***** EXTRACTED RECORDS *****
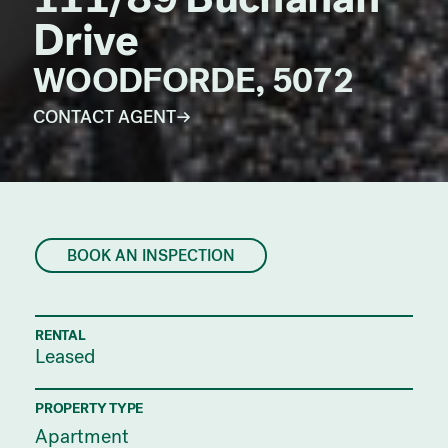
Drive
WOODFORDE, 5072
CONTACT AGENT
BOOK AN INSPECTION
RENTAL
Leased
PROPERTY TYPE
Apartment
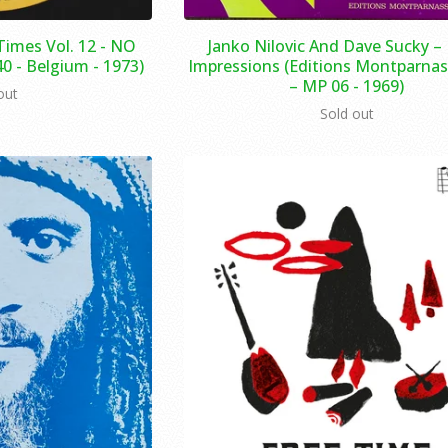
Times Vol. 12 - NO
Janko Nilovic And Dave Sucky – 
40 - Belgium - 1973)
Impressions (Editions Montparnas
– MP 06 - 1969)
out
Sold out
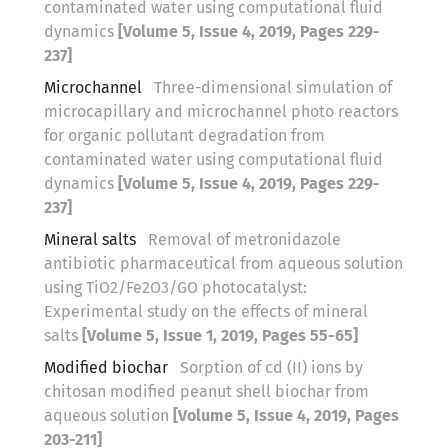
contaminated water using computational fluid
dynamics
[Volume 5, Issue 4, 2019, Pages 229-
237]
Microchannel
Three-dimensional simulation of
microcapillary and microchannel photo reactors
for organic pollutant degradation from
contaminated water using computational fluid
dynamics
[Volume 5, Issue 4, 2019, Pages 229-
237]
Mineral salts
Removal of metronidazole
antibiotic pharmaceutical from aqueous solution
using TiO2/Fe2O3/GO photocatalyst:
Experimental study on the effects of mineral
salts
[Volume 5, Issue 1, 2019, Pages 55-65]
Modified biochar
Sorption of cd (II) ions by
chitosan modified peanut shell biochar from
aqueous solution
[Volume 5, Issue 4, 2019, Pages
203-211]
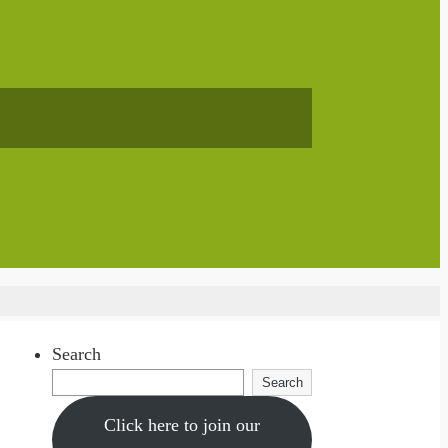
Search
Search
Click here to join our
*****
- [WORK TO BE COMPLETED]:
Set down all of the entries exactly as they stand, without any image.

- [WRITTEN SOLUTION]:
Drive
WOODFORDE, 5072
CONTACT AGENT
BOOK AN INSPECTION
RENTAL
Leased
PROPERTY TYPE
Apartment
Times Vol. 12 - NO
Janko Nilovic And Dave Sucky – 
40 - Belgium - 1973)
Impressions (Editions Montparnas
– MP 06 - 1969)
out
Sold out
contaminated water using computational fluid
dynamics
[Volume 5, Issue 4, 2019, Pages 229-
237]
Microchannel
Three-dimensional simulation of
microcapillary and microchannel photo reactors
for organic pollutant degradation from
contaminated water using computational fluid
dynamics
[Volume 5, Issue 4, 2019, Pages 229-
237]
Mineral salts
Removal of metronidazole
antibiotic pharmaceutical from aqueous solution
using TiO2/Fe2O3/GO photocatalyst:
Experimental study on the effects of mineral
salts
[Volume 5, Issue 1, 2019, Pages 55-65]
Modified biochar
Sorption of cd (II) ions by
chitosan modified peanut shell biochar from
aqueous solution
[Volume 5, Issue 4, 2019, Pages
203-211]
Search
Search
Click here to join our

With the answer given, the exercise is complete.